ASSIGNMENT:
Up to and including the line that holds "mieć większe pole", copy every line of the records below exactly, starting at the first; leave pictures out.

<<<<

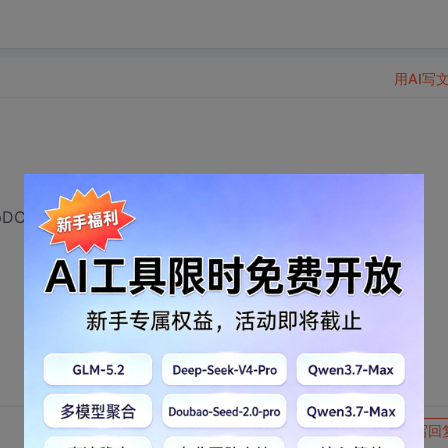
用AI写
pDC)贴图
转发到动态
举报
写回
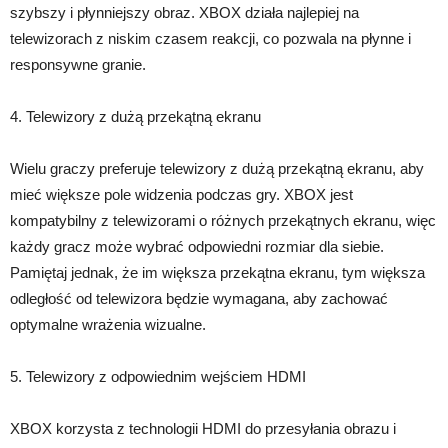
szybszy i płynniejszy obraz. XBOX działa najlepiej na
telewizorach z niskim czasem reakcji, co pozwala na płynne i
responsywne granie.
4. Telewizory z dużą przekątną ekranu
Wielu graczy preferuje telewizory z dużą przekątną ekranu, aby
mieć większe pole widzenia podczas gry. XBOX jest
kompatybilny z telewizorami o różnych przekątnych ekranu, więc
każdy gracz może wybrać odpowiedni rozmiar dla siebie.
Pamiętaj jednak, że im większa przekątna ekranu, tym większa
odległość od telewizora będzie wymagana, aby zachować
optymalne wrażenia wizualne.
5. Telewizory z odpowiednim wejściem HDMI
XBOX korzysta z technologii HDMI do przesyłania obrazu i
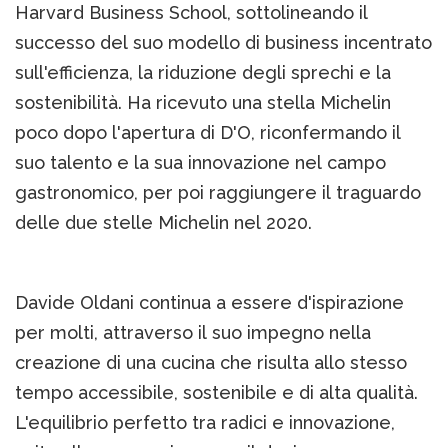
Harvard Business School, sottolineando il
successo del suo modello di business incentrato
sull'efficienza, la riduzione degli sprechi e la
sostenibilità. Ha ricevuto una stella Michelin
poco dopo l'apertura di D'O, riconfermando il
suo talento e la sua innovazione nel campo
gastronomico, per poi raggiungere il traguardo
delle due stelle Michelin nel 2020.
Davide Oldani continua a essere d'ispirazione
per molti, attraverso il suo impegno nella
creazione di una cucina che risulta allo stesso
tempo accessibile, sostenibile e di alta qualità.
L'equilibrio perfetto tra radici e innovazione,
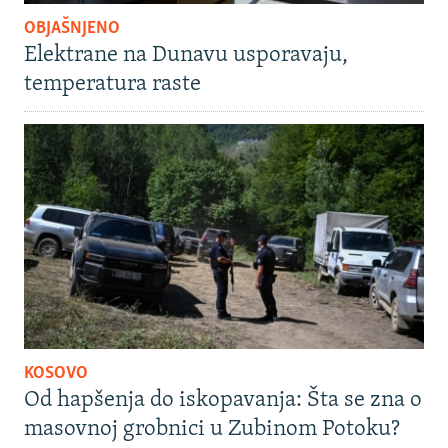
OBJAŠNJENO
Elektrane na Dunavu usporavaju,
temperatura raste
KOSOVO
Od hapšenja do iskopavanja: Šta se zna o
masovnoj grobnici u Zubinom Potoku?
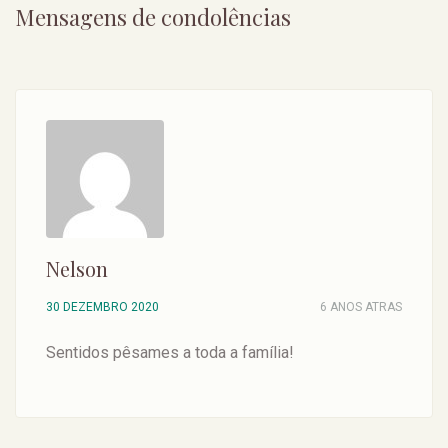
Mensagens de condolências
Nelson
30 DEZEMBRO 2020
6 ANOS ATRAS
Sentidos pêsames a toda a família!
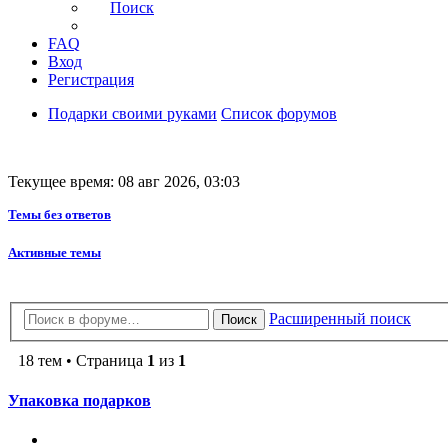
Поиск
FAQ
Вход
Регистрация
Подарки своими руками
Список форумов
Текущее время: 08 авг 2026, 03:03
Темы без ответов
Активные темы
Расширенный поиск
Поиск
18 тем • Страница
1
из
1
Упаковка подарков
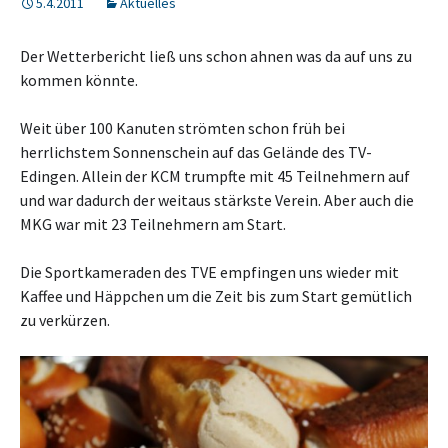
5.4.2011
Aktuelles
Der Wetterbericht ließ uns schon ahnen was da auf uns zu
kommen könnte.
Weit über 100 Kanuten strömten schon früh bei
herrlichstem Sonnenschein auf das Gelände des TV-
Edingen. Allein der KCM trumpfte mit 45 Teilnehmern auf
und war dadurch der weitaus stärkste Verein. Aber auch die
MKG war mit 23 Teilnehmern am Start.
Die Sportkameraden des TVE empfingen uns wieder mit
Kaffee und Häppchen um die Zeit bis zum Start gemütlich
zu verkürzen.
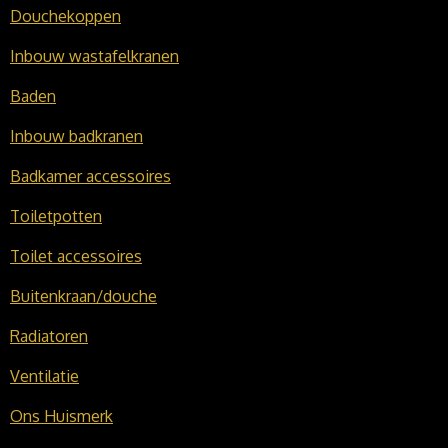
Douchekoppen
Inbouw wastafelkranen
Baden
Inbouw badkranen
Badkamer accessoires
Toiletpotten
Toilet accessoires
Buitenkraan/douche
Radiatoren
Ventilatie
Ons Huismerk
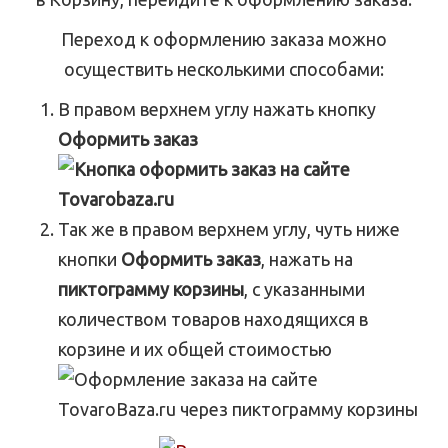
Переход к оформлению заказа можно
осуществить несколькими способами:
В правом верхнем углу нажать кнопку
Оформить заказ
Так же в правом верхнем углу, чуть ниже
кнопки
Оформить заказ
, нажать на
пиктограмму корзины
, с указанными
количеством товаров находящихся в
корзине и их общей стоимостью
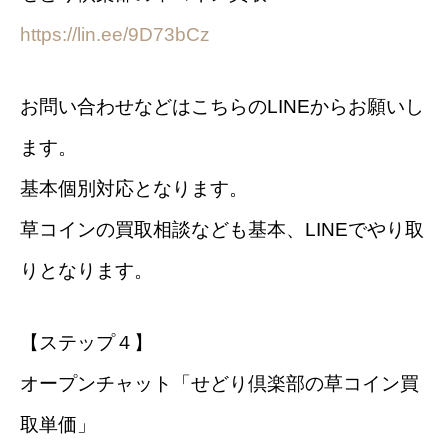
https://lin.ee/9D73bCz
お問い合わせなどはこちらのLINEからお願いし
ます。
基本個別対応となります。
草コインの買取相談なども基本、LINEでやり取
りとなります。
【ステップ４】
オープンチャット「せどり倶楽部の草コイン買
取単価」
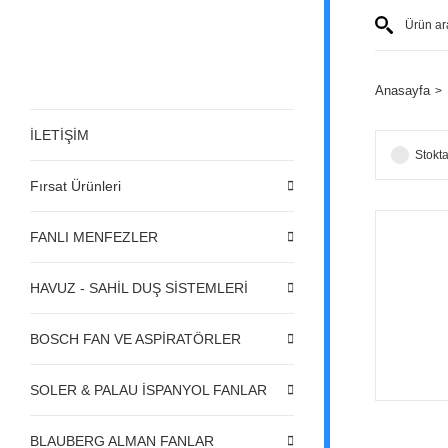
Anasayfa
İLETİŞİM
Stokta
Fırsat Ürünleri
FANLI MENFEZLER
HAVUZ - SAHİL DUŞ SİSTEMLERİ
BOSCH FAN VE ASPİRATÖRLER
SOLER & PALAU İSPANYOL FANLAR
BLAUBERG ALMAN FANLAR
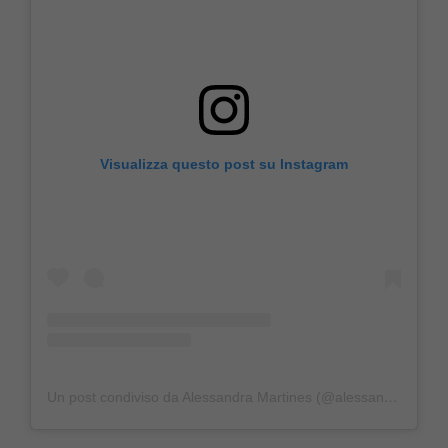
Visualizza questo post su Instagram
Un post condiviso da Alessandra Martines (@alessandramartinesofficial)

>>>>

WRITTEN REPLY:
用AI写
pDC)贴图
转发到动态
举报
写回
szybszy i płynniejszy obraz. XBOX działa najlepiej na
telewizorach z niskim czasem reakcji, co pozwala na płynne i
responsywne granie.
4. Telewizory z dużą przekątną ekranu
Wielu graczy preferuje telewizory z dużą przekątną ekranu, aby
mieć większe pole widzenia podczas gry. XBOX jest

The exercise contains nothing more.